> _DATASET RECORDS_:
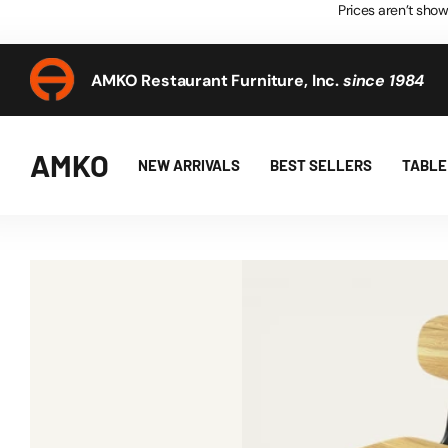
Prices aren’t show
AMKO Restaurant Furniture, Inc.
since 1984
AMKO Restaurant Furniture, Inc.
since 1984
AMKO
NEW ARRIVALS
BEST SELLERS
TABLE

> _WORK TASK_:
Copy every line of the listing above exactly. Leave each picture out.

> _PROBLEM SOLUTION_:
Prices aren’t show
AMKO Restaurant Furniture, Inc.
since 1984
AMKO Restaurant Furniture, Inc.
since 1984
AMKO
NEW ARRIVALS
BEST SELLERS
TABLE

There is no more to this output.